● **BRIEF**
Please retype the entries below word for word, passing over every picture.

[Extracted page text data]
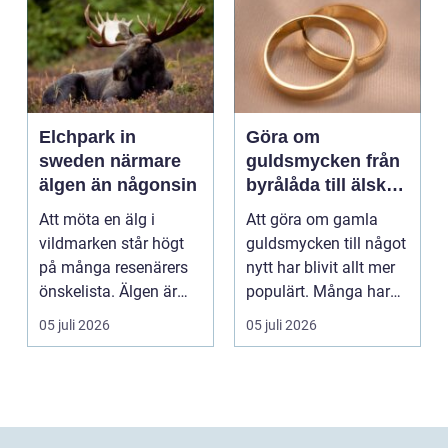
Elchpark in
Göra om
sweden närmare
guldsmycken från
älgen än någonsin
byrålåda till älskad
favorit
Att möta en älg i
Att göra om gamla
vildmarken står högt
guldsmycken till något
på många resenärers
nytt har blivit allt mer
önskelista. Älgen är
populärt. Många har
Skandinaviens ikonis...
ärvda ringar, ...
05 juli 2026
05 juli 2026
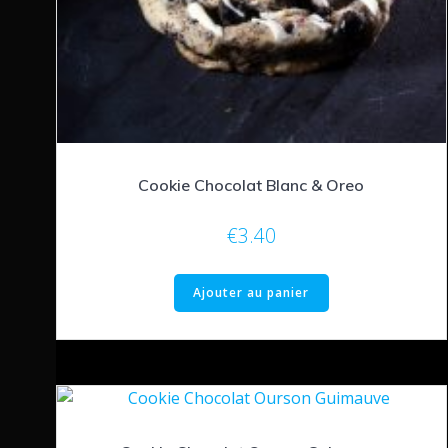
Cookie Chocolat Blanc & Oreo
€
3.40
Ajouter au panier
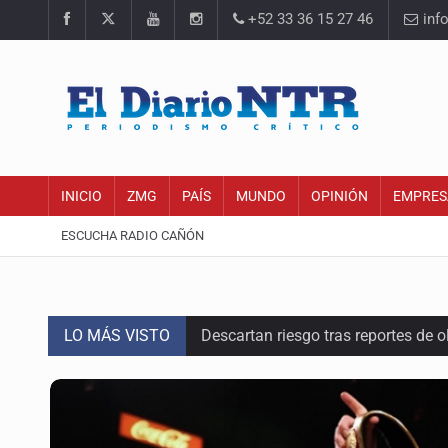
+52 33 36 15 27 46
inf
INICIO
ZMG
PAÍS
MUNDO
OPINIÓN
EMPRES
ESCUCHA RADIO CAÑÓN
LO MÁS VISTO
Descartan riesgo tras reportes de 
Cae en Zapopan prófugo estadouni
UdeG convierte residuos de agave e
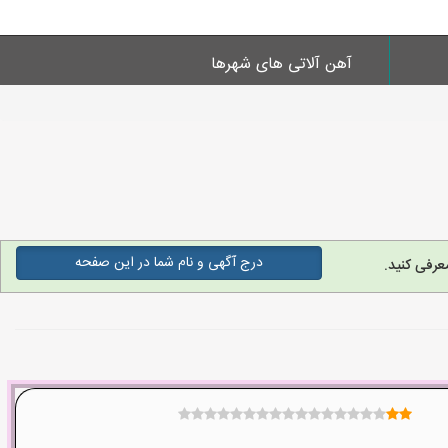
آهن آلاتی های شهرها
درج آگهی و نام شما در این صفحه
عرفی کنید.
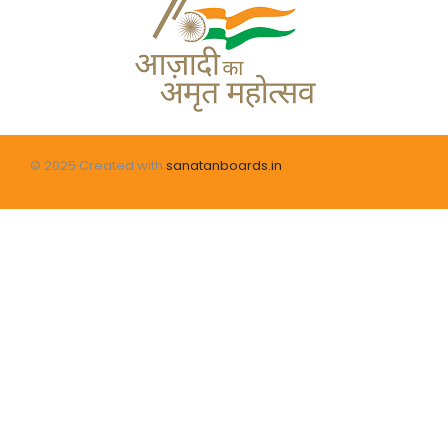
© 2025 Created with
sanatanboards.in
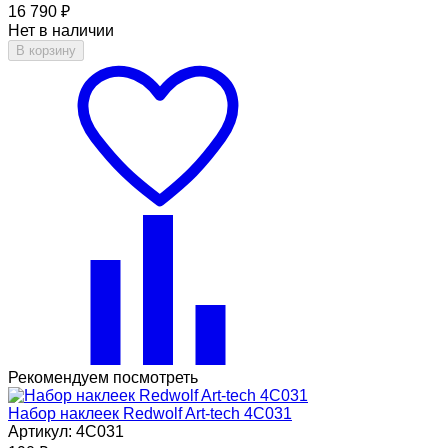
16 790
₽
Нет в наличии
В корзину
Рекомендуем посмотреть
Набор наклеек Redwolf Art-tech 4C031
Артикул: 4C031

● **OUTPUT FOR THIS EXERCISE**
Elchpark in
Göra om
sweden närmare
guldsmycken från
älgen än någonsin
byrålåda till älskad
favorit
Att möta en älg i
Att göra om gamla
vildmarken står högt
guldsmycken till något
på många resenärers
nytt har blivit allt mer
önskelista. Älgen är
populärt. Många har
Skandinaviens ikonis...
ärvda ringar, ...
05 juli 2026
05 juli 2026
Cookie Chocolat Blanc & Oreo
€
3.40
Ajouter au panier
+52 33 36 15 27 46
inf
INICIO
ZMG
PAÍS
MUNDO
OPINIÓN
EMPRES
ESCUCHA RADIO CAÑÓN
LO MÁS VISTO
Descartan riesgo tras reportes de 
Cae en Zapopan prófugo estadouni
UdeG convierte residuos de agave e
آهن آلاتی های شهرها
درج آگهی و نام شما در این صفحه
عرفی کنید.
© 2025 Created with
sanatanboards.in
16 790
₽
Нет в наличии
В корзину
Рекомендуем посмотреть
Набор наклеек Redwolf Art-tech 4C031
Артикул: 4C031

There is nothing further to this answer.